According to the memo, the Signal Corps’s procurement office handled contracts for screenplay writers and filmmakers, who would be asked to submit a “six‐ to seven‐page treatment on how they propose to treat a film on the subject.” If the CAD was interested in the proposal, they commissioned a script, and after it was accepted a contract went out to production companies, many of which were private firms that serviced the nontheatrical market. As stated earlier, this model of production was sharply different from that used by the OWI and other agencies, which did the work in house or took a more direct supervisory role over production. In the memo, McClure justified the need for each production, citing both demand from CAD staff in the occupied nations and the absence of similar films made by either private companies or other government agencies. Another limiting factor was technical – because color film could not be duplicated overseas, all films had to be in black and white – and a number of existing films were rejected for this reason.
Because the CAD sought to cover topics that were not addressed by other filmmakers, the list of films they sought represented an unlikely set of concerns. For example, in justifying the need for motion pictures on women and democracy, the memo noted that they needed one or more films that showed the “general attitude of comradeship and respect between American men and women, and the equality accorded women in America.” For its proposed six‐film series on the city, McClure echoed earlier government critiques of Hollywood:
Commercial films project chiefly the lush “play‐boy” groups – or the lower class “problem” groups. The real working middle class – the strength of our country – has no adequate film treatment.
Cities, such as Minneapolis, Winston Salem, Akron, would be used, not the large cities such as New York, San Francisco and others that have been covered in many ways in other films. Also, the life of the family will be tied into the main industry of that particular city.

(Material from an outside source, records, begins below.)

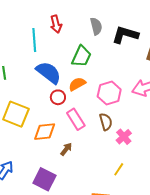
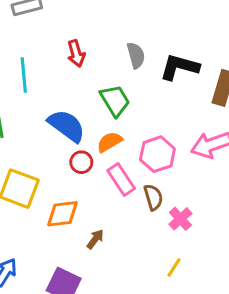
cyan line: (34, 40) -> (24, 75), moved
green trapezoid: (81, 56) -> (115, 101), turned -55
pink rectangle: (76, 119) -> (121, 179), moved

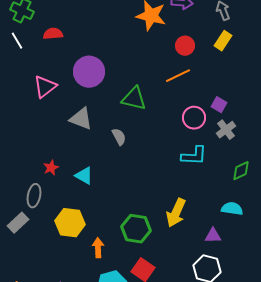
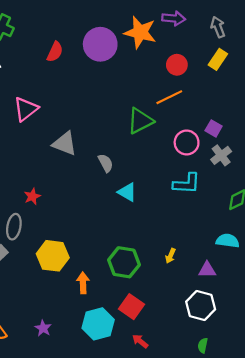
red semicircle: (53, 34) -> (55, 52), moved, turned 120
purple circle: (89, 72) -> (100, 44), moved
green triangle: (134, 99) -> (140, 121), moved, turned -40
cyan triangle: (84, 176) -> (127, 192), moved
yellow arrow: (176, 213) -> (170, 256), moved, size x0.5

Even though the CAD occasionally filmed in small cities such as Tulsa, Oklahoma, and suburban communities such as Yonkers, New York, these films tended to emphasize community life and the values associated with small towns rather than metropolitan aspirations.24 It is not surprising, then, that most of the films that made it through the CAD’s production process were set in small towns, even when the subject matter of the picture was not geographically defined.